Taking its title from a tune the songwriting team wrote for Liza Minnelli to sing in the Martin Scorsese film New York, New York, the eclectic collection of love songs, torch songs, and acerbicly witty comic numbers was conceived by director Scott Ellis, choreographer Susan Stroman, and librettist David Thompson, who collaborated on such Kander and Ebb shows as Steel Pier and the 1996 revival of Chicago.
It opened on March 18, 1991 at Manhattan's off-Broadway Westside Theatre, where it ran for 408 performances. The original cast consisted of Karen Ziemba, Robert Cuccioli, Karen Mason, Brenda Pressley, and Jim Walton. Joel Blum and Marin Mazzie were replacements later in the run.
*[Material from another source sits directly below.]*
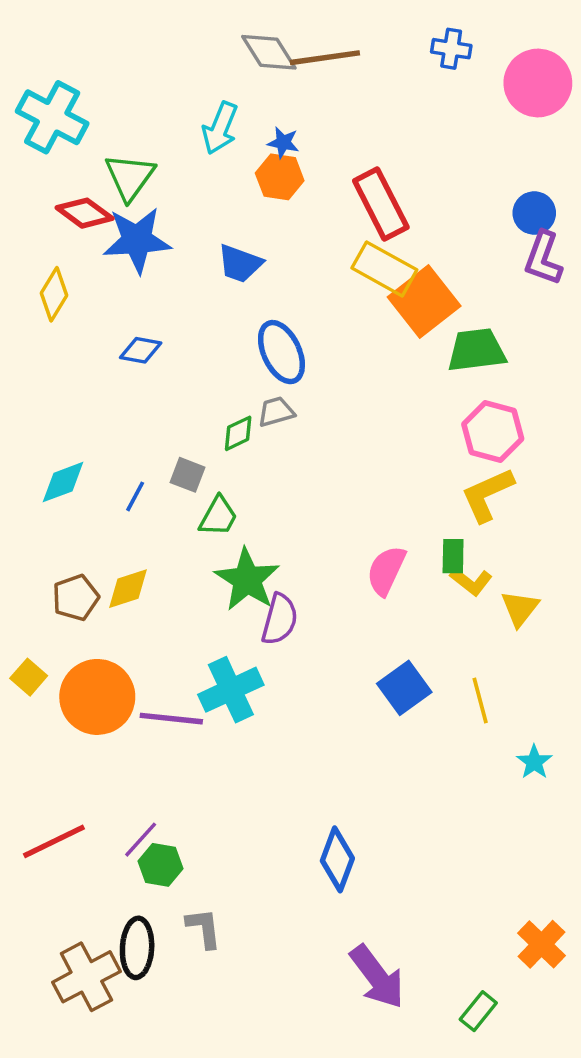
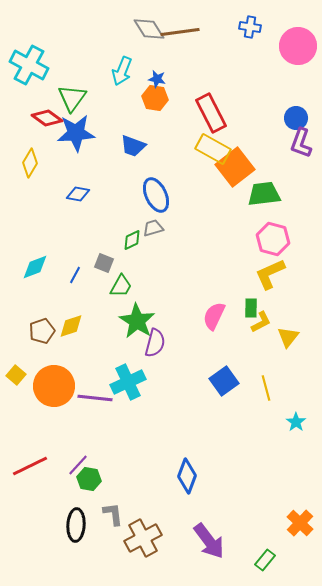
yellow L-shape: (471, 581) -> (261, 322), turned -65
brown cross: (86, 977) -> (143, 538), moved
Frank Rich, in his New York Times review, wrote: "The evening is an unexpected delight: a handsome, tasteful, snazzily staged outpouring of song and dance that celebrates all the virtues of the Kander-Ebb catalogue while scrupulously avoiding most of the cloying cliches of and-then-I-wrote anthologies.
It won the Lucille Lortel Award for Outstanding Musical, and Cuccioli received the Outer Critics Circle Award for his performance. Additional honors included Drama Desk Awards for Outstanding Musical Revue, Outstanding Featured Actress in a Musical (Ziemba), and Outstanding Director of a Musical.
An original cast recording was released by RCA Records.
The following year, Ziemba, Blum, and Mazzie were joined by John Ruess and Shelley Dickinson for a 10-month national tour. With scenic and technical embellishments added and the title simplified to The World Goes 'Round, the revised edition included mostly upbeat, unfamiliar songs from the team's lesser musicals: The Happy Time, The Rink, The Act, Flora the Red Menace, and what was then a work-in-progress, Kiss of the Spider Woman.
Throughout the years the revue has been staged by regional and community theatre groups and as a fringe theatre production in London.